Description
The emergence of multi-petawatt laser systems enables access to the quantum electrodynamics regime [T. Nakamura et al., Phys. Rev. Lett. 108, 195001 (2012), C. P. Ridgers et al., Phys. Rev. Lett. 108, 165006 (2012)], where intense laser-matter interactions lead to prolific $\gamma$-photon emission and electron-positron pair production. In [P. Hadjisolomou et al., Phys. Rev. E 104, 015203 (2021), P. Hadjisolomou et al., J. Plasma Phys. 88, 1 (2022)], we use three-dimensional particle-in-cell simulations to investigate the interaction of tightly focused, single-cycle pulses with thin foil targets. This so-called $\lambda^3$ regime [G. Mourou et al., Plasma Phys. Rep. 28, 12 (2002)] maximises intensity per unit energy for a given laser power. By scanning the target thickness and electron density, optimal conditions for $\gamma$-photon generation are identified. Additionally, we analyse the effect of laser polarisation (linear, radial and azimuthal) showing that radial polarisation yields superior performance due to a dominant longitudinal electric field component. The study is extended across a wide range of laser powers, revealing a scaling law for photon conversion efficiency. The resulting particle distributions are further used in Monte Carlo simulations [D. Kolenaty et al., Phys. Rev. Res. 4, 023124 (2012)] to model their interaction with high-Z targets, confirming additional pair production and radioactive nuclide generation via photonuclear reactions.
In [P. Hadjisolomou et al., Sci. Rep. 12, 17143 (2022)], we model the effect of a preplasma formed by a nanosecond pedestal, using a density profile obtained from magnetohydrodynamics simulations [I. Tsygvintsev and V. Gasilov, Math. Models Comput. Simul. 15, 623-629 (2023)]. Under irradiation by a $10 \, \mathrm{PW}$, few-cycle laser, this structured target leads to extremely efficient $\gamma$-photon production.

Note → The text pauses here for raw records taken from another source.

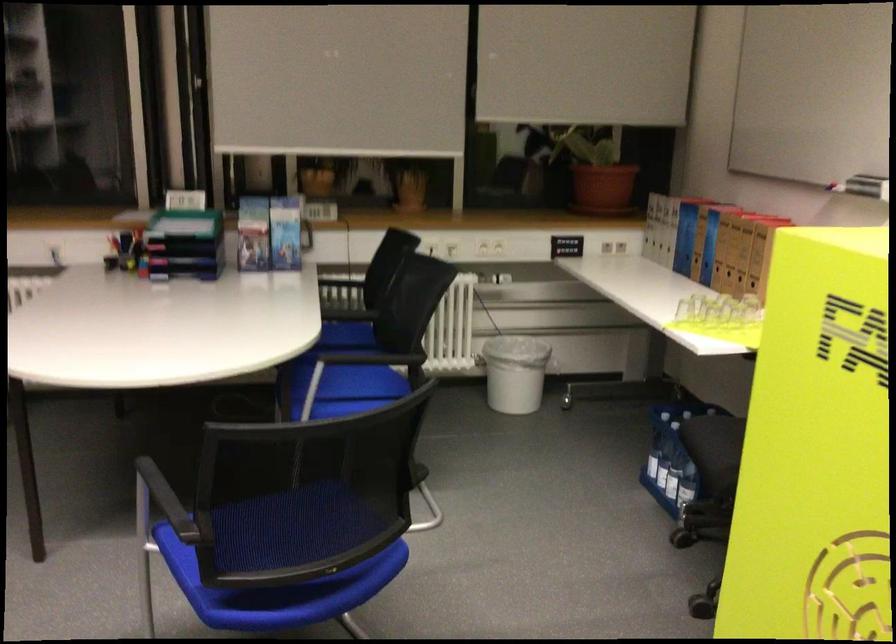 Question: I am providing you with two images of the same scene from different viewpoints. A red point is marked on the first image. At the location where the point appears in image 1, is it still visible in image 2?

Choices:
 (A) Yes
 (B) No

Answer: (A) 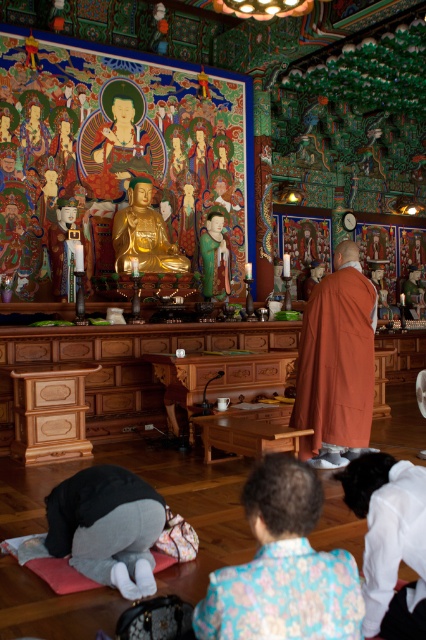 Is point (319, 333) closer to camera compared to point (391, 509)?

That is False.

Who is positioned more to the right, orange cotton robe at center or white matte robe at lower center?

From the viewer's perspective, orange cotton robe at center appears more on the right side.

Does point (305, 451) come behind point (359, 480)?

That is True.

At what (x,y) coordinates should I click in order to perform the action: click on orange cotton robe at center. Please return your answer as a coordinate pair (x, y). The height and width of the screenshot is (640, 426). Looking at the image, I should click on (336, 362).

Can you confirm if floral silk robe at lower center is taller than white matte robe at lower center?

No, floral silk robe at lower center is not taller than white matte robe at lower center.

Between floral silk robe at lower center and white matte robe at lower center, which one appears on the left side from the viewer's perspective?

From the viewer's perspective, floral silk robe at lower center appears more on the left side.

The width and height of the screenshot is (426, 640). What are the coordinates of `floral silk robe at lower center` in the screenshot? It's located at (284, 595).

Does point (333, 637) come farther from viewer compared to point (354, 417)?

No, (333, 637) is in front of (354, 417).

Is floral silk robe at lower center thinner than orange cotton robe at center?

Indeed, floral silk robe at lower center has a lesser width compared to orange cotton robe at center.

Between point (299, 620) and point (316, 397), which one is positioned in front?

Positioned in front is point (299, 620).

Image resolution: width=426 pixels, height=640 pixels. Identify the location of floral silk robe at lower center. (284, 595). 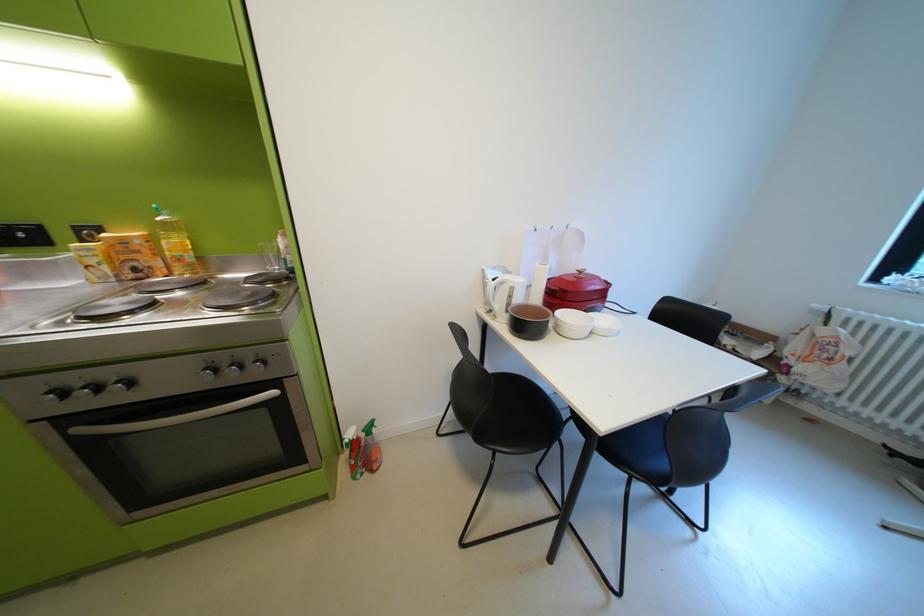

The resulting $\gamma$-ray flash exhibits a characteristic double-lobe angular pattern, centred around $\pm 30^\circ$ in the laser polarization plane. Temporal analysis of the emission indicates that $\gamma$-photon generation follows the sub-cycle dynamics of the driving field, with clear correlation to the laser wavelength. These results are further used in an all-optical scheme [A. J. MacLeod, Phys. Rev. A 107, 012215 (2023)], where the generated $\gamma$-photons collide with a secondary laser pulse to trigger nonlinear Breit–Wheeler pair production.